The great Jackie Robinson, star of the Brooklyn Dodgers.
“I was pretty stunned. But Jackie was great. He immediately thanked me for the groceries, then sat me down and asked if I ever got a chance to go to Dodger games. I told him that my brother and I would save up our money and when we had enough, we’d go sit in the bleachers. I’m sure that Jackie knew that every kid in Brooklyn did the same thing, but he took the time to sit down and listen to me—and by doing so made me feel important and became my role model. I saw the harsh way he was treated on the field, yet he never complained. So when things went wrong for me or I was mistreated, I’d tell myself that if Jackie didn’t complain about his situation, then I certainly couldn’t complain about mine.”
This star-struck youngster used these lessons to eventually fashion a career as a dominant—yet unorthodox, left-handed—point guard, inducted into the Naismith Memorial Basketball Hall of Fame in 1989.
His last season as a player was as a 37-year-old reserve for my hometown Portland Trail Blazers, a team for which he was also the head coach (player-coach).
He coached the Blazers for another season and was let go following the 1975-76 season.
Famously, in 1976-77, with Dr. Jack Ramsay at the helm, Portland won the World Championship.
But our friend had the last laugh, perhaps.
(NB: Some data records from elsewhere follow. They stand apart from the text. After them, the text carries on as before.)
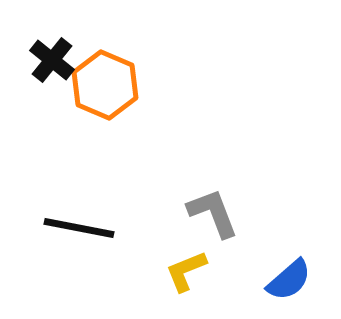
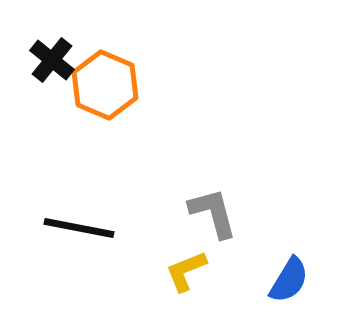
gray L-shape: rotated 6 degrees clockwise
blue semicircle: rotated 18 degrees counterclockwise
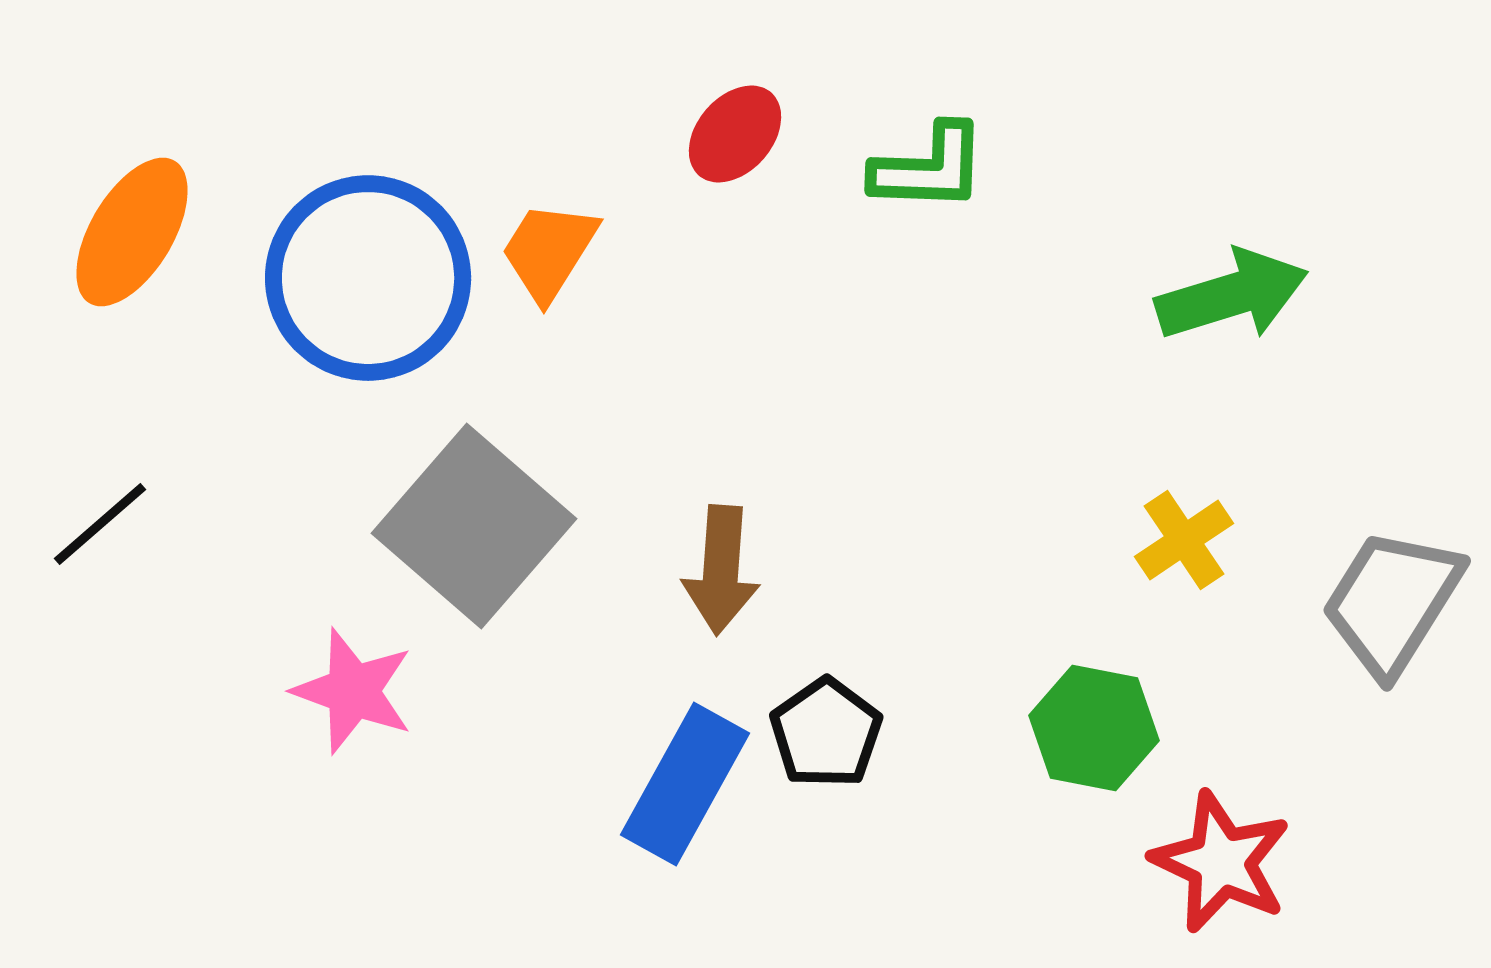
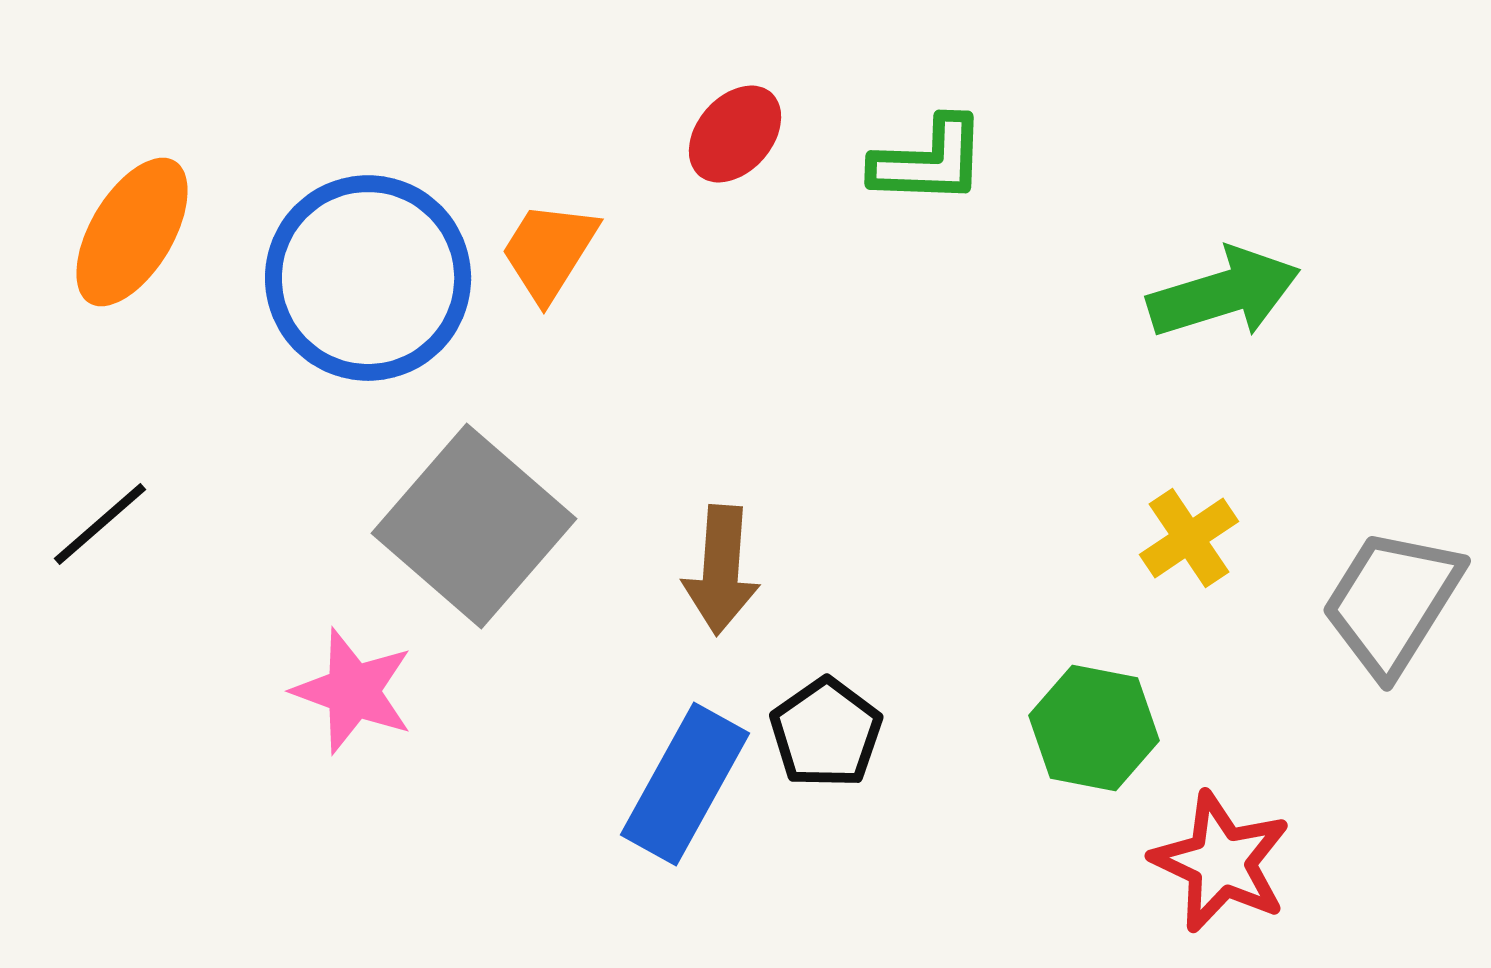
green L-shape: moved 7 px up
green arrow: moved 8 px left, 2 px up
yellow cross: moved 5 px right, 2 px up
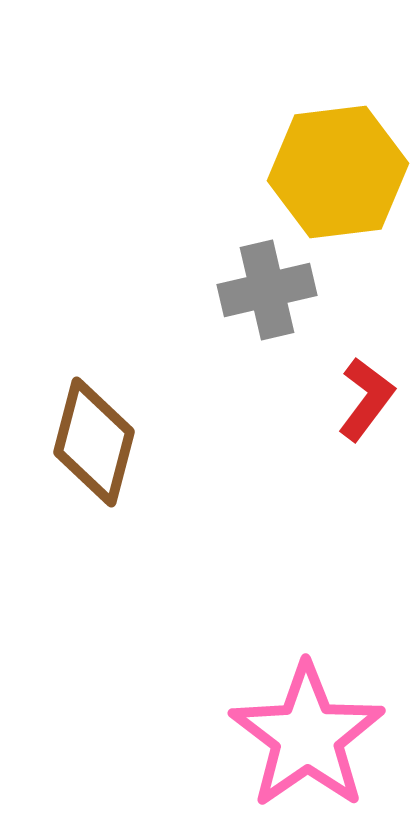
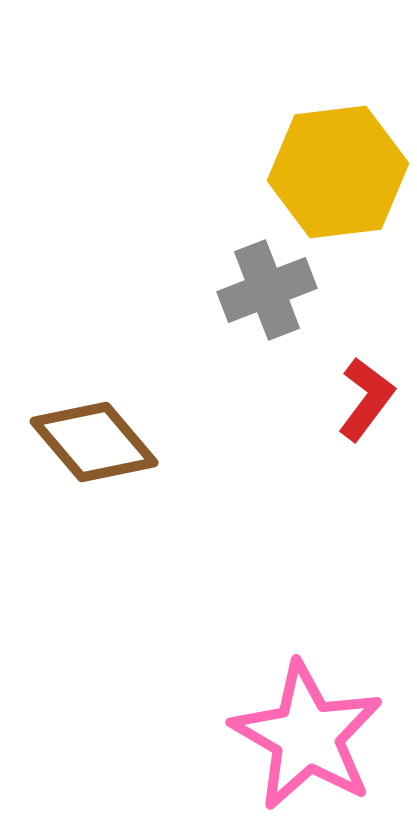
gray cross: rotated 8 degrees counterclockwise
brown diamond: rotated 55 degrees counterclockwise
pink star: rotated 7 degrees counterclockwise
In 1977-78, he returned to coach the Seattle SuperSonics—for whom he had been a player-coach in the late 60s and early 70s—and took the Sonics to the Finals in his first season back.
In 1979, the Sonics brought the World Championship to the Emerald City.
He coached 4 more NBA teams and ultimately hung up his coaching shoes in 2005 after a stint with the Knicks. This was years after his 1998 induction into the Hall of Fame—once again—this time as a coach.
For good measure, he was inducted into the College Basketball Hall of Fame in 2006.
He was also a two-time coach of gold-medal winning Olympic basketball squads—an assistant with the 1992 “Dream Team” and Head Coach of the 1996 team.
When the “Dream Team” was inducted to the Hall in 2010, it was his third time! There is only one three-time inductee in Springfield.
When the NBA celebrated its 50th Anniversary, he was named one of the top 10 coaches in NBA history and one of the top 50 players of all-time.
In 2022, for the league’s 75th Anniversary, he was noted as one of the top 15 coaches ever and one of the Association’s 75 best players of all-time.
Quite a career.
"I learned my basketball on the playgrounds of Brooklyn. Today, being a playground player is an insult. It means all you want to do is go one-on-one, it means your fundamentals stink and you don't understand the game. But the playgrounds I knew were tremendous training grounds."
Thus spake Leonard Randolph Wilkens aka Lenny Wilkens.
The 44th anniversary of Seattle’s only World Championship is on June 1st.